*TASK TO CARRY OUT*. The answer must be a single number: the count of lines in the records below that contain the word "Прием".

====== DATASET RECORDS ======

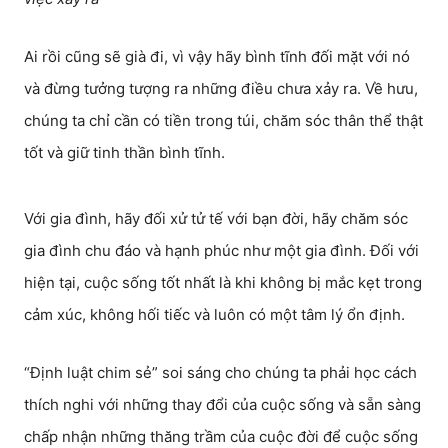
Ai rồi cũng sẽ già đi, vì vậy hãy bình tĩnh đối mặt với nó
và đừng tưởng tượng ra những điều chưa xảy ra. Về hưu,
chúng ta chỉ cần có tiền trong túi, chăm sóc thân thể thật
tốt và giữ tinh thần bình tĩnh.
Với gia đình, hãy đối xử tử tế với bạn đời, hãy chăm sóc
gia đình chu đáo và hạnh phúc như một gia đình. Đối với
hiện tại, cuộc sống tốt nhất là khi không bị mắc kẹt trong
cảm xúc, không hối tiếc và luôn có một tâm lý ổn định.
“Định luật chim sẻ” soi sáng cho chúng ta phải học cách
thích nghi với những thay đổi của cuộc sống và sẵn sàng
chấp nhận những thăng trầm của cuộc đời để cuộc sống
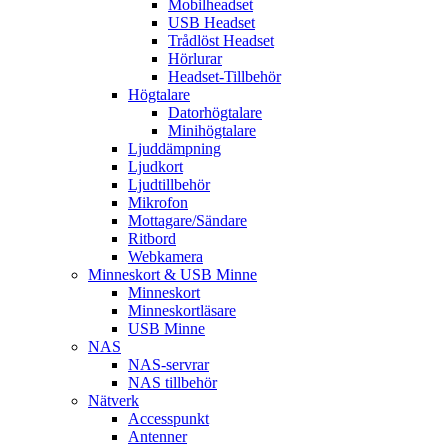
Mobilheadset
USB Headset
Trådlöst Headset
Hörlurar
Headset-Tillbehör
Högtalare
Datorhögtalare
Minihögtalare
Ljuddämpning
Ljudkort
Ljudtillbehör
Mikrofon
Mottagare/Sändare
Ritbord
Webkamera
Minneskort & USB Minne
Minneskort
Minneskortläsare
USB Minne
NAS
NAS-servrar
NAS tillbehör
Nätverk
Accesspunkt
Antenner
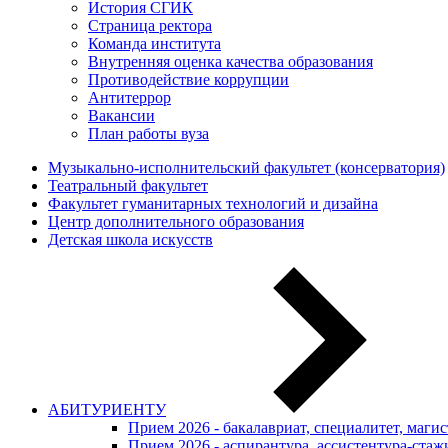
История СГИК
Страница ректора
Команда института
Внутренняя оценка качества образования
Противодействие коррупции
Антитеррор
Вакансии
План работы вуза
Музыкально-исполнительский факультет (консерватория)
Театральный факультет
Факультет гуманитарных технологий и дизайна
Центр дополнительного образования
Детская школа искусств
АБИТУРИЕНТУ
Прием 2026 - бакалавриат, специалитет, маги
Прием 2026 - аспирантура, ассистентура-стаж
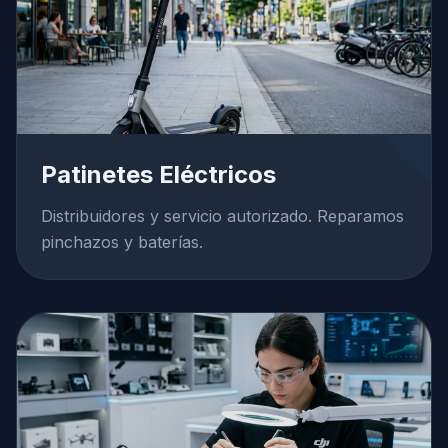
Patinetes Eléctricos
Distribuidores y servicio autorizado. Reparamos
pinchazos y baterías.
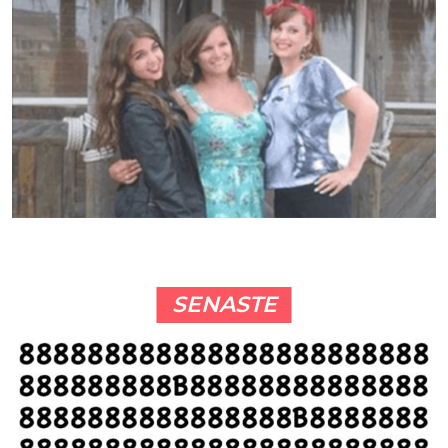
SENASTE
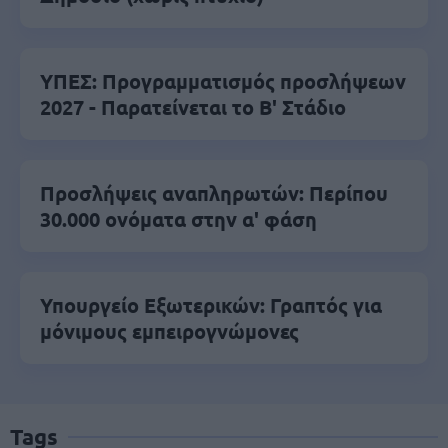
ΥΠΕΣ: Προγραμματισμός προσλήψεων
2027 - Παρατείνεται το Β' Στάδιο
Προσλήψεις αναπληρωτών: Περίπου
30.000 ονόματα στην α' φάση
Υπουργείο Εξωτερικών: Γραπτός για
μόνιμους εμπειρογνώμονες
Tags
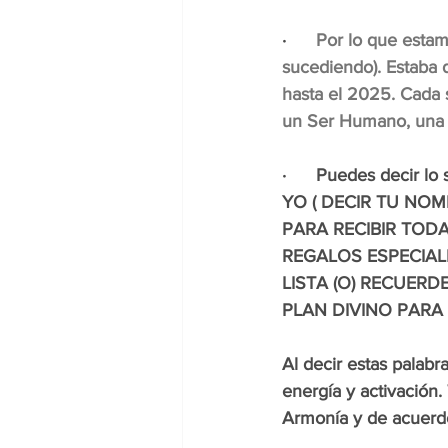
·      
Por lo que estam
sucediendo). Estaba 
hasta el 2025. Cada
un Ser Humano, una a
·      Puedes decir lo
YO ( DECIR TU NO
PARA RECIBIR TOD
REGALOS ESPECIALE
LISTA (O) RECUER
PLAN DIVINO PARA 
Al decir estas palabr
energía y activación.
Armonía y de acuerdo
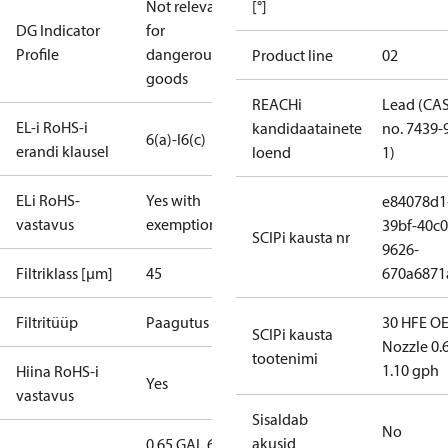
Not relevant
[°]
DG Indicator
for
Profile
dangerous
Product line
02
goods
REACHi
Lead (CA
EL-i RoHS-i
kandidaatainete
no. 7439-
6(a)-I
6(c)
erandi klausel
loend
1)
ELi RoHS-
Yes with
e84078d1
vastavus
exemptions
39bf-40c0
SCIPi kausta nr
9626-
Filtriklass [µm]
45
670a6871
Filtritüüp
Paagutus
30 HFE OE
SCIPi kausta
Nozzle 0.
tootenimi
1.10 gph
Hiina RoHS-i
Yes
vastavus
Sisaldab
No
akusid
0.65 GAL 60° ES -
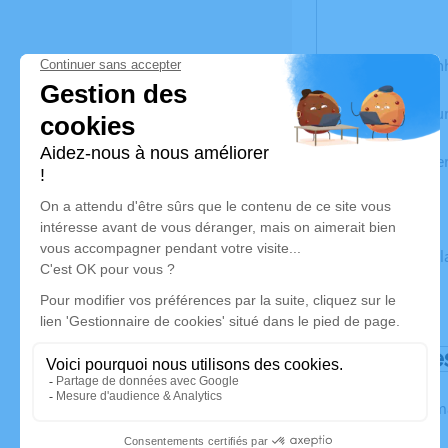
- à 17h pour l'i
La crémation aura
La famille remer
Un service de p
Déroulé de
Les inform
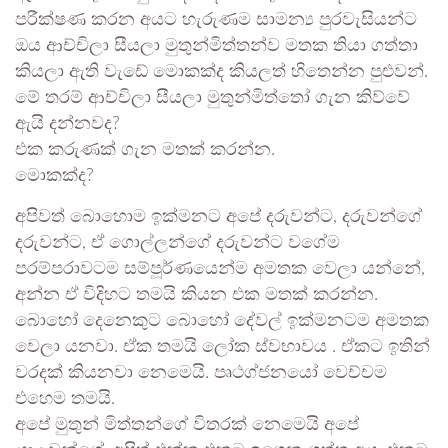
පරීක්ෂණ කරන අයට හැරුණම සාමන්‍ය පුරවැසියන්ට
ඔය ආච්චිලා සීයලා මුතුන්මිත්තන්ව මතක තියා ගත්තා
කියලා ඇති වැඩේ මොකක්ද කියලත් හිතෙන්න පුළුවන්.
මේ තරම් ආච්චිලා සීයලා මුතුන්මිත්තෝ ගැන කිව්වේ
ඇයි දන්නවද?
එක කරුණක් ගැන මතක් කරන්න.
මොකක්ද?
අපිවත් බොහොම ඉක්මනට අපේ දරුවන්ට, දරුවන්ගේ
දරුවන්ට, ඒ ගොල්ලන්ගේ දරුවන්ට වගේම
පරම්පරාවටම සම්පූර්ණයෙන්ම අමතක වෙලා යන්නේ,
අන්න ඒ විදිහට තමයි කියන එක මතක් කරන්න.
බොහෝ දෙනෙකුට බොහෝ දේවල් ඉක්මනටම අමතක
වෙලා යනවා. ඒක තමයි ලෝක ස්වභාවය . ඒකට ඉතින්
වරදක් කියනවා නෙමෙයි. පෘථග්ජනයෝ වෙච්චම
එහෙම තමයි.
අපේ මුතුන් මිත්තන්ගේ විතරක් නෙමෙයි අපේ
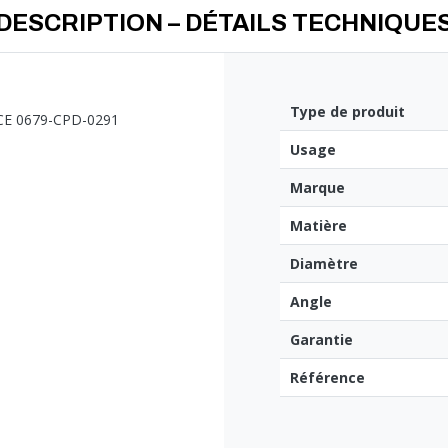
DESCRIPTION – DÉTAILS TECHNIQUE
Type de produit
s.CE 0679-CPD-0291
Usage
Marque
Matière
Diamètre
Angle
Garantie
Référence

======
====== DATASET RECORDS ======

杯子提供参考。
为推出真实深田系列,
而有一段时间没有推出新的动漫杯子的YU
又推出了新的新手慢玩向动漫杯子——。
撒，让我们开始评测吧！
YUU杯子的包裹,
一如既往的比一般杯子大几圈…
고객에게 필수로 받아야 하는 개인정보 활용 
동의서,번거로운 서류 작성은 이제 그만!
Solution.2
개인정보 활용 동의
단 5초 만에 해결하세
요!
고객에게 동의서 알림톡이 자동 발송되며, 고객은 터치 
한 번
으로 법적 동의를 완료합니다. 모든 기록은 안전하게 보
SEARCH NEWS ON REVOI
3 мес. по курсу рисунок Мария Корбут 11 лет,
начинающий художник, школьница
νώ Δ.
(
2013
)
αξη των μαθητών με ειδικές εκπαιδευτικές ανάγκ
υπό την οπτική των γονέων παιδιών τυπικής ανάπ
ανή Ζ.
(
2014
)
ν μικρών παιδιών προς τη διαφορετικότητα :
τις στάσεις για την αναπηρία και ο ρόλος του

======
====== DATASET RECORDS ======

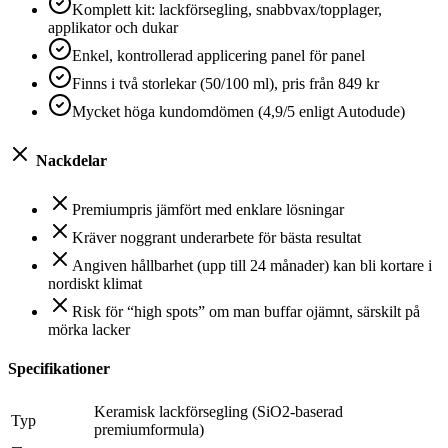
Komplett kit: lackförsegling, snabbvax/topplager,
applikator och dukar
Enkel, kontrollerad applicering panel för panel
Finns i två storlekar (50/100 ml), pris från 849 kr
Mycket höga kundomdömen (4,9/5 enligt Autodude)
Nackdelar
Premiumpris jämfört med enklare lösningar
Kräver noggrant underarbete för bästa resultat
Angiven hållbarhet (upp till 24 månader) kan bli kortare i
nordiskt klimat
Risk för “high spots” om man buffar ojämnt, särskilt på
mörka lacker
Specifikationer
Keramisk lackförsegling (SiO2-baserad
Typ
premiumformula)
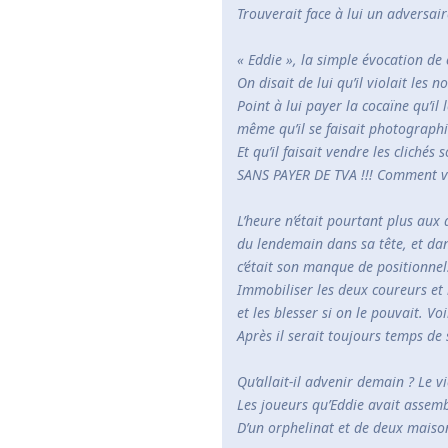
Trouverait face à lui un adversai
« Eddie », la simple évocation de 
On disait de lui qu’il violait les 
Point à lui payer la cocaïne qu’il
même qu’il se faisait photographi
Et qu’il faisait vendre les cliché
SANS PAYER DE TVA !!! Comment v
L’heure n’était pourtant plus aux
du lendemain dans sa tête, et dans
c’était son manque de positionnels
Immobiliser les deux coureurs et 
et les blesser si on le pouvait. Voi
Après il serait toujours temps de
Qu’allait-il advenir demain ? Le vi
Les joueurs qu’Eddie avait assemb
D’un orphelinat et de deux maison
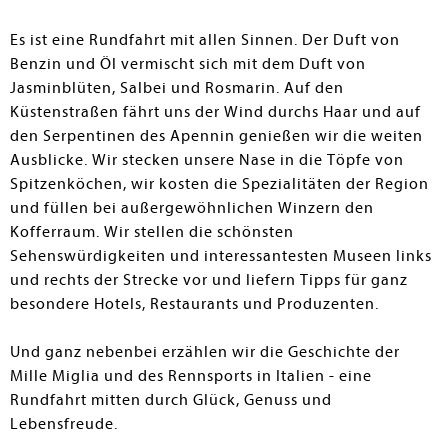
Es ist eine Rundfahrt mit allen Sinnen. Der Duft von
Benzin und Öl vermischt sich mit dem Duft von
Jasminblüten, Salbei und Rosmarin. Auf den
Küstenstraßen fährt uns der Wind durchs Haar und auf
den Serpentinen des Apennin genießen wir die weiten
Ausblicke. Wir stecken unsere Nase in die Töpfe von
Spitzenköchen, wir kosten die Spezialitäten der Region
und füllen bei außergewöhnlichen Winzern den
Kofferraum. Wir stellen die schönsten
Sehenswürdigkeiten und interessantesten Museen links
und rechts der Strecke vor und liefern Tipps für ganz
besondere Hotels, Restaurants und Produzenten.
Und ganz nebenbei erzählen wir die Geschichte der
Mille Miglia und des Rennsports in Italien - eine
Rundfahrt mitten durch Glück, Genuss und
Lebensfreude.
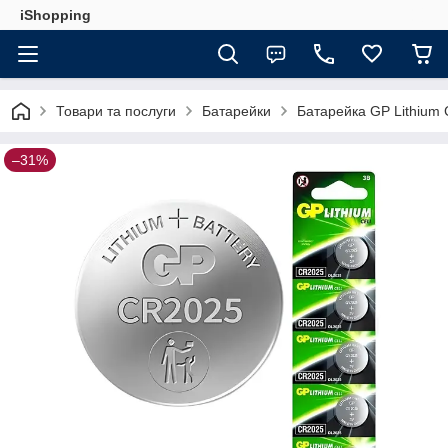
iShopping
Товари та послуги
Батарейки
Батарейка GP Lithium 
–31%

======

*REPLY*. 2